• Exercise goal
Lines from the records below that contain the word "Verkäufer" are to be copied out.

Saved data entries:
:::

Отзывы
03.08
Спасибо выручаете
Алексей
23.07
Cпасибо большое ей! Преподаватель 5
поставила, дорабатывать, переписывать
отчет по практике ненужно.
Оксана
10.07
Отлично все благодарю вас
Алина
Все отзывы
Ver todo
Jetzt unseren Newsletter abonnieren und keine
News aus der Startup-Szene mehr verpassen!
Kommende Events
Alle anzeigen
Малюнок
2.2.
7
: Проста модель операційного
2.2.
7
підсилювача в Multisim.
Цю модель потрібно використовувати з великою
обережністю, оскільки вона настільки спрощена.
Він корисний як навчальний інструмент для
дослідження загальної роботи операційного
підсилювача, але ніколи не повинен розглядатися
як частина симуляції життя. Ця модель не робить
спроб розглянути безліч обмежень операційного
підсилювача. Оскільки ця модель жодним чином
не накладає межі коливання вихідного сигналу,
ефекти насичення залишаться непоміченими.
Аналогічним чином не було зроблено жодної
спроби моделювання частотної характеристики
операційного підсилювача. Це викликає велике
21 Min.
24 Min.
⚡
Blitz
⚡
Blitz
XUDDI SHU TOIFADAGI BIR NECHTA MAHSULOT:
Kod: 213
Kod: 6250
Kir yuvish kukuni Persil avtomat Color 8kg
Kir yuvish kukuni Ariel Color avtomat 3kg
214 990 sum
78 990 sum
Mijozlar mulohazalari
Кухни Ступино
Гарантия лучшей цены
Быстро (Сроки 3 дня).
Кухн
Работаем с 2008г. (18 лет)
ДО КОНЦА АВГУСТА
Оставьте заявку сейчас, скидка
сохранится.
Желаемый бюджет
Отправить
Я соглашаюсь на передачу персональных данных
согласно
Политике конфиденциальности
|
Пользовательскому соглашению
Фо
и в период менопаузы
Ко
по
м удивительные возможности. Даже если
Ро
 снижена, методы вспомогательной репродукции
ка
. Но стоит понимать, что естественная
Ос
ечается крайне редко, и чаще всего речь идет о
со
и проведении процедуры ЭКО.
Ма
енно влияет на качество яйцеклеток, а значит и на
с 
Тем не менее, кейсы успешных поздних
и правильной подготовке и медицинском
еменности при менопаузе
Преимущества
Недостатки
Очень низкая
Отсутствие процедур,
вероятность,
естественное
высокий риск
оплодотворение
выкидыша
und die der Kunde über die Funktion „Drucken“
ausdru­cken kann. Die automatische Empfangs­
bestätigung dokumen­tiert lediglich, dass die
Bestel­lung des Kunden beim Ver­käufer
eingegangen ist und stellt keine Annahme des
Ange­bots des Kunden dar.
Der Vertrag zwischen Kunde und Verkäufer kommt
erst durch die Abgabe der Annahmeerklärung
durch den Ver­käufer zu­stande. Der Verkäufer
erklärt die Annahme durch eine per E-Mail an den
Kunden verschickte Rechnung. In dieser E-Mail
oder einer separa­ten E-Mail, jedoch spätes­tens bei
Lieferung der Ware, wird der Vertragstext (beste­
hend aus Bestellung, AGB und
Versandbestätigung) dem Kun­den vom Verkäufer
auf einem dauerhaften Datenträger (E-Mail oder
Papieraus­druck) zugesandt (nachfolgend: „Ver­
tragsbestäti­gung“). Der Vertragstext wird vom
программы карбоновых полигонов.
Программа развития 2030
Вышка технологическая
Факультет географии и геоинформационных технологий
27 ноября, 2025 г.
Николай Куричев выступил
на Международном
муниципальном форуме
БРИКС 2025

:::

• Reply to the exercise
Der Vertrag zwischen Kunde und Verkäufer kommt
durch den Ver­käufer zu­stande. Der Verkäufer
Versandbestätigung) dem Kun­den vom Verkäufer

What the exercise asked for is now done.